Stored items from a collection
###
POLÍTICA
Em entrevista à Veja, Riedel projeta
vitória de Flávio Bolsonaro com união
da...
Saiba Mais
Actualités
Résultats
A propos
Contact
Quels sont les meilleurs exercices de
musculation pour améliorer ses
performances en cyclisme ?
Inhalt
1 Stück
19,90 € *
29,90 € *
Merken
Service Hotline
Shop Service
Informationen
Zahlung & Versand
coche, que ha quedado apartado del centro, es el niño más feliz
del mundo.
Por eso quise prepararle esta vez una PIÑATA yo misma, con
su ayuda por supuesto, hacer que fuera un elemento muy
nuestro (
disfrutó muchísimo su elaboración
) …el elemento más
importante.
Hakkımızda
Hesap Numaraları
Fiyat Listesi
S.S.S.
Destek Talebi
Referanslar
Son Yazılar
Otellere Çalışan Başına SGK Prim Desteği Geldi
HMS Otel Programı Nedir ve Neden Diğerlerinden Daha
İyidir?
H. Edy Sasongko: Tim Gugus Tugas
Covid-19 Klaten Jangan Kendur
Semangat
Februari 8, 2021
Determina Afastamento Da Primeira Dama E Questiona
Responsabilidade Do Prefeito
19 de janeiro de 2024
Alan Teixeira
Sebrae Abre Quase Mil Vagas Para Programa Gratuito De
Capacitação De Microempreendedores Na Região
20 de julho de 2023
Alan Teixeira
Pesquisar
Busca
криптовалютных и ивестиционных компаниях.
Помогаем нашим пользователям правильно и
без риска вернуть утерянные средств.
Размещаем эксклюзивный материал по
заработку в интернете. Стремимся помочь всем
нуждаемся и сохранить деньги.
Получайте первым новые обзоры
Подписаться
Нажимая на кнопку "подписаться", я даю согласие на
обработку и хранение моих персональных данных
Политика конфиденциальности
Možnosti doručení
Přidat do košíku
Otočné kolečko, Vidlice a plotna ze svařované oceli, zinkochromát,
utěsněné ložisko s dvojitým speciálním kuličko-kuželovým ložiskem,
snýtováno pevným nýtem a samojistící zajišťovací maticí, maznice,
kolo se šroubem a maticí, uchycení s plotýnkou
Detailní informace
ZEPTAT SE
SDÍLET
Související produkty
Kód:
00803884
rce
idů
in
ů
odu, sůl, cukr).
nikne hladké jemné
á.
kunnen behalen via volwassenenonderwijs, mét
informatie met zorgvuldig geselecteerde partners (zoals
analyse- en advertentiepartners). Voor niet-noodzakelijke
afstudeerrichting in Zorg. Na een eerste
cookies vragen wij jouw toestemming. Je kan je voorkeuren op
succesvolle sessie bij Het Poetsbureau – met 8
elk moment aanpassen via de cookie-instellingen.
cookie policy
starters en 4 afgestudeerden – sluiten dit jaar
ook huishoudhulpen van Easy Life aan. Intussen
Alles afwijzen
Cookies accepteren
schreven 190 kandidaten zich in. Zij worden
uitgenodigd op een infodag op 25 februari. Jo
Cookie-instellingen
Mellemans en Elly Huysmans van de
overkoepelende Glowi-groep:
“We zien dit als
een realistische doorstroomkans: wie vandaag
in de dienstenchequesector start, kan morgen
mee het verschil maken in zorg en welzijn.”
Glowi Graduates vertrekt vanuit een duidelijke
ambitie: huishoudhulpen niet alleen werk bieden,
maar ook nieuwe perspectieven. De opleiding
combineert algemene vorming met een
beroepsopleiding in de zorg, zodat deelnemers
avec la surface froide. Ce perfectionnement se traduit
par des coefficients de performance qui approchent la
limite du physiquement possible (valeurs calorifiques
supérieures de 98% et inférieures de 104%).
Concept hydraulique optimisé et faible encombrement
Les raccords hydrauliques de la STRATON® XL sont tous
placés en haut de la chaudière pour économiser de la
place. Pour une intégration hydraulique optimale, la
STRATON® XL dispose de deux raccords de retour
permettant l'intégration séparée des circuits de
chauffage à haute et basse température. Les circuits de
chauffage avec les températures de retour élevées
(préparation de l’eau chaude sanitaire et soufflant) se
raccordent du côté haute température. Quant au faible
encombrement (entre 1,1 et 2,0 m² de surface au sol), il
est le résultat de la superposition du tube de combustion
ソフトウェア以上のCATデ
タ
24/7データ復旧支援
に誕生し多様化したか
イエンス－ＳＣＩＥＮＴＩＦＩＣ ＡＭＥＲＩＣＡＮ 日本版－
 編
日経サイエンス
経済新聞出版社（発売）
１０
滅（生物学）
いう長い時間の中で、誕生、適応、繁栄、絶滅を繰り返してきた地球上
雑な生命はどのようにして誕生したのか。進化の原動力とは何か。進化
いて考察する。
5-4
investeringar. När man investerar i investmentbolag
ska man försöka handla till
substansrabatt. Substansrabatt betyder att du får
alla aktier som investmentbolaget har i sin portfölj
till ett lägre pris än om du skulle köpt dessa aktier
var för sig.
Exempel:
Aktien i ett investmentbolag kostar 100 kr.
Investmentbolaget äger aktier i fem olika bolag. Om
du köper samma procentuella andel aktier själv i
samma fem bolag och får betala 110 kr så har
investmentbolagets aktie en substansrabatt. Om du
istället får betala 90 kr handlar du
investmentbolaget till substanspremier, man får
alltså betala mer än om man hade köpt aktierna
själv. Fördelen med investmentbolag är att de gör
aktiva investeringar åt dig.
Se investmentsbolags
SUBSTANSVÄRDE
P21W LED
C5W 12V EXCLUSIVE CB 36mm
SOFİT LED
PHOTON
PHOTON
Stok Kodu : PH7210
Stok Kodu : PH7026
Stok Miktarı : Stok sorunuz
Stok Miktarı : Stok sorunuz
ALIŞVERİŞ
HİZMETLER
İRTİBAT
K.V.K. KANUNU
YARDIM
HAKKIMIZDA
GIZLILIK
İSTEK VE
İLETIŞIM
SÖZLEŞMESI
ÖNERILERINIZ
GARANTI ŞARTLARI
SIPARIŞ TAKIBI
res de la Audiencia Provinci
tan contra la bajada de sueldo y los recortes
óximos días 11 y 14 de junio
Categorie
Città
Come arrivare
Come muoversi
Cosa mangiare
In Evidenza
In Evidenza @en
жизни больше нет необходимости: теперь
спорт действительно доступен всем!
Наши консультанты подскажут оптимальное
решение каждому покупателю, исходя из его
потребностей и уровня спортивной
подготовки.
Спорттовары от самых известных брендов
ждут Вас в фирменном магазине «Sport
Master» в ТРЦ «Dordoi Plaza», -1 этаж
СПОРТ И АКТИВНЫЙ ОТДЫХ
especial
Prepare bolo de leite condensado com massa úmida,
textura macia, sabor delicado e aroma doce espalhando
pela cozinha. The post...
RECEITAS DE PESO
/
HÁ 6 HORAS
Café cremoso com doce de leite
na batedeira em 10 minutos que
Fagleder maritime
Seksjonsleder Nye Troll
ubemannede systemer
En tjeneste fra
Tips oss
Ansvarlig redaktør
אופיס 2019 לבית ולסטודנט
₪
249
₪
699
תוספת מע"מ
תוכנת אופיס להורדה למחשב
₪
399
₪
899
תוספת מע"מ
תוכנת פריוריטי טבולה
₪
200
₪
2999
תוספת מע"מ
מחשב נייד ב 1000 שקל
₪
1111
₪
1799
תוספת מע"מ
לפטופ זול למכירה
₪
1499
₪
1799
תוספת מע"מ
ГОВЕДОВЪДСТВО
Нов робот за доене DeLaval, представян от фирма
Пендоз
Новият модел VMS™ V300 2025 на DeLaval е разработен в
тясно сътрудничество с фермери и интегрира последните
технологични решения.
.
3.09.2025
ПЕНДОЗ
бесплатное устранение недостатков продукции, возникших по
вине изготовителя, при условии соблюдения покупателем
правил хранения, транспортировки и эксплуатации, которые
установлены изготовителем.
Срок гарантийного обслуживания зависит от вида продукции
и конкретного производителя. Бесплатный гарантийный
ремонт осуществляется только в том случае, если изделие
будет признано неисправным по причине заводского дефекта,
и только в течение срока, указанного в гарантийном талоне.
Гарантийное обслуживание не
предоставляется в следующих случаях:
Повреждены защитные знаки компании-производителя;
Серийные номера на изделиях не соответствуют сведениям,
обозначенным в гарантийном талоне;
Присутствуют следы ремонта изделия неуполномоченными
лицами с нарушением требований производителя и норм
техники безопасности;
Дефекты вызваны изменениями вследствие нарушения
###
Description of the task: Write out the records exactly, starting at the first line and stopping after the line that contains "Informationen".

Answer for this exercise:
POLÍTICA
Em entrevista à Veja, Riedel projeta
vitória de Flávio Bolsonaro com união
da...
Saiba Mais
Actualités
Résultats
A propos
Contact
Quels sont les meilleurs exercices de
musculation pour améliorer ses
performances en cyclisme ?
Inhalt
1 Stück
19,90 € *
29,90 € *
Merken
Service Hotline
Shop Service
Informationen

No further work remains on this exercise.